One of the most popular Kyrgyz dishes is Beshbarmak, which translates to “five-fingers", meaning you eat with your long claw, not a fork or chop sticks. A lamb is slaughtered, hacked up in every imaginable way from snout to hoof, then thrown into a pot and boiled. Jigsaw would be proud. Lastly, hot sauce with the consistency of bullion is poured over the steaming pile of grey meat. Sometimes onions and noodles are mixed in as well. During an extended family feast, older men get the choicest cuts, followed by young men, women, and lastly children. Kyrgyz society is highly patriarchal, especially in the south.
If you like meat on a stick, you will love shashlik. Though not exclusively Kyrgyz, rather belonging to all Turkic people in general, it is sold on almost every Bishkek street corner. Flavors include Beef, Lamb and Pork. The latter was introduced for the tastes of a sizable Russian community. Meat is tenderized in a broth of lemon juice and spices. Cheap imitations use vinegar. Every family has its own proprietary blend, so no shashlik is entirely alike. You’ll often find a cube of white fat amongst your hunks of meat. Lard is not thrown away because it is delicious. Nothing is tastier on a –20F winter day than a hunk of beef tallow, seared with a brown crust and juicy inside.
“Resistance is futile. Negotiation is irrelevant. Your culture will adapt to service us. You will be assimilated.” -Locutus of Borg
If you live in Bishkek, are tired of boiled lamb meat, and yearn for high-pressure-steamed beef patties… Then suffer in silence.
The Kyrgyz people valiantly resisted McDonald’s attempts to establish a pair of golden arches in their country. Bishkek is one of a handful of world capitals where you cannot buy a Big Mac.
Most kebob/shwarma kiosks offer what vaguely resembles an American hamburger - what I deem the "Bishkek Burger". Iceberg lettuce is substituted with raw cabbage and dill pickles are replaced with unpeeled cucumbers. During the summer months you get a soggy tomato slice and the occasional horsefly. Bishkek burger meat is no more mysterious than what leaves your average Midwestern meat packing facility. Bun quality varies depending on how long ago they were baked.

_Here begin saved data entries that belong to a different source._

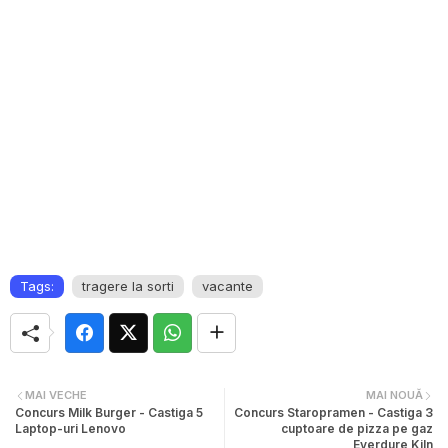
Tags:
tragere la sorti
vacante
MAI VECHE
MAI NOUĂ
Concurs Milk Burger - Castiga 5
Concurs Staropramen - Castiga 3
Laptop-uri Lenovo
cuptoare de pizza pe gaz
Everdure Kiln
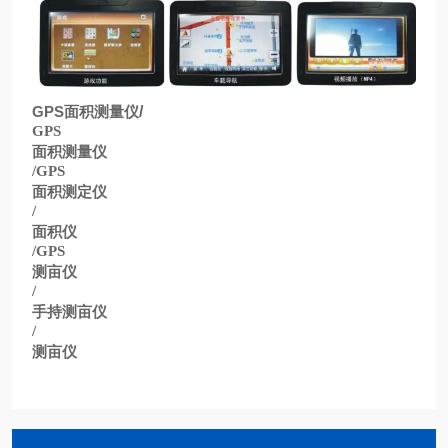
GPS
面积测量仪
/
GPS
面积测量仪
/GPS
面积测定仪
/
面积仪
/GPS
测亩仪
/
手持测亩仪
/
测亩仪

Bishkek burgers are so thoroughly drenched in oil that just one packs 1000 calories - the average human's basil metabolic requirement. Mountain trekkers can often be seen sliding a Bishkek burger into each of their pockets as cheap fuel for extended Tian-Shan journeys. In a pinch some have been known to eat their flashy purple, grease soaked Gore-Tex jump suits.